== WHAT YOU WILL DO ==
Go through the entries below and count the lines where the word "Święta" appears; give only the count.

□ □ □ □ □ □ □

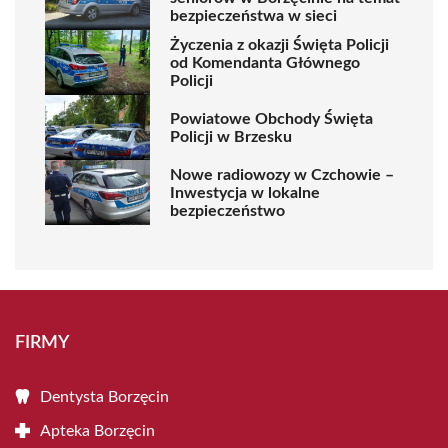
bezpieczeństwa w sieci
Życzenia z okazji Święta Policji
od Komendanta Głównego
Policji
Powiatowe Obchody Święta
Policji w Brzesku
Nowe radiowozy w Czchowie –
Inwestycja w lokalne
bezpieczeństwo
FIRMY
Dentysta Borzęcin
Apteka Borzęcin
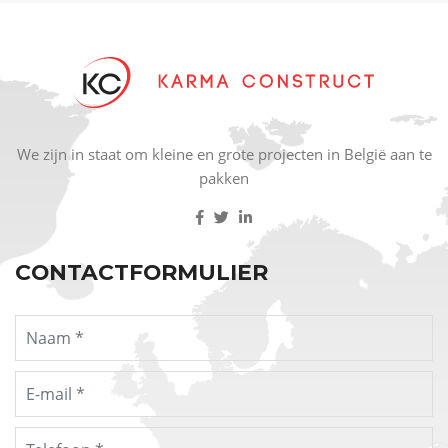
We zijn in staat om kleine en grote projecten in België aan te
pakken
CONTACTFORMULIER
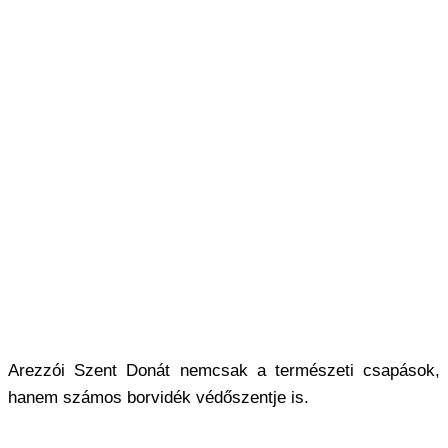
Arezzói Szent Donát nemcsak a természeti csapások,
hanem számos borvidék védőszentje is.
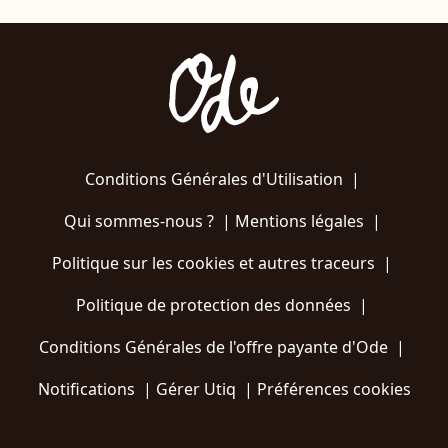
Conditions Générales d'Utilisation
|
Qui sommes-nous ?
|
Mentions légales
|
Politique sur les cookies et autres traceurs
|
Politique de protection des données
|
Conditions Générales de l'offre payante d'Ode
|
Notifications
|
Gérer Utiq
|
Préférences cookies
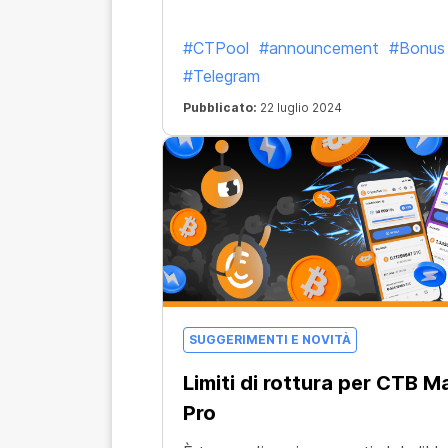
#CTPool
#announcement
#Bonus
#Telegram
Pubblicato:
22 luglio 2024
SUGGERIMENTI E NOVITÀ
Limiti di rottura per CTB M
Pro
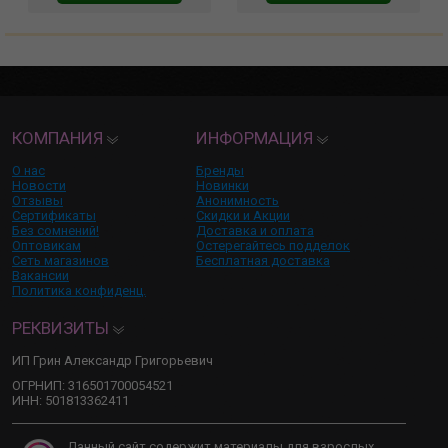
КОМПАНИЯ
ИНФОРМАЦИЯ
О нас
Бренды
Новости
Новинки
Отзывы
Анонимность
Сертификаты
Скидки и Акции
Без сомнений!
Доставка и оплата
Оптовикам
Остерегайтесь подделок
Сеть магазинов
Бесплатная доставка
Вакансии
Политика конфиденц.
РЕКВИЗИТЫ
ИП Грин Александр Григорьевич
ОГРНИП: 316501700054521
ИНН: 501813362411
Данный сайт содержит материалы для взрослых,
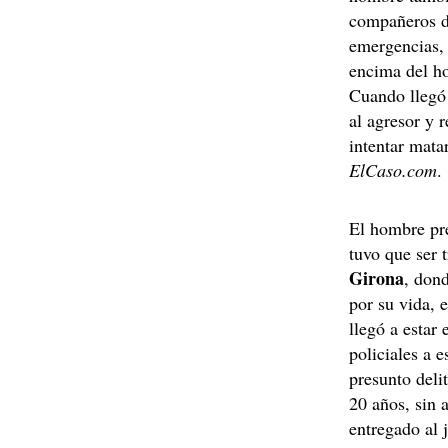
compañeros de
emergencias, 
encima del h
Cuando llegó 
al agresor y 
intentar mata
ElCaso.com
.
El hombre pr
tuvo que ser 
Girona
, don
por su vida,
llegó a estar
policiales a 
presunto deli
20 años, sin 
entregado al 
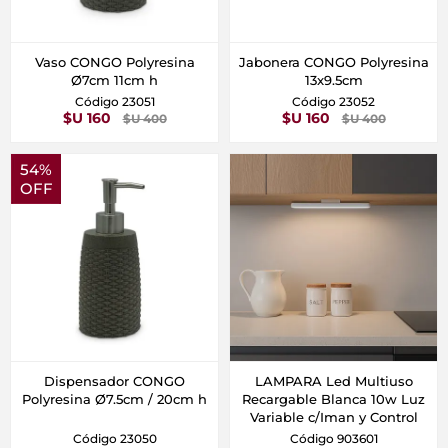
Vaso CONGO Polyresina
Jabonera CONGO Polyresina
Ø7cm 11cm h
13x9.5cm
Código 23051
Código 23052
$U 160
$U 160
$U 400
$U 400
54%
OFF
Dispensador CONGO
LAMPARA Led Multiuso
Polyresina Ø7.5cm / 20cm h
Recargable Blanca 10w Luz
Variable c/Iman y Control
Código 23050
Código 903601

□ □ □ □ □ □ □

== SOLUTION FOR THIS TASK ==
2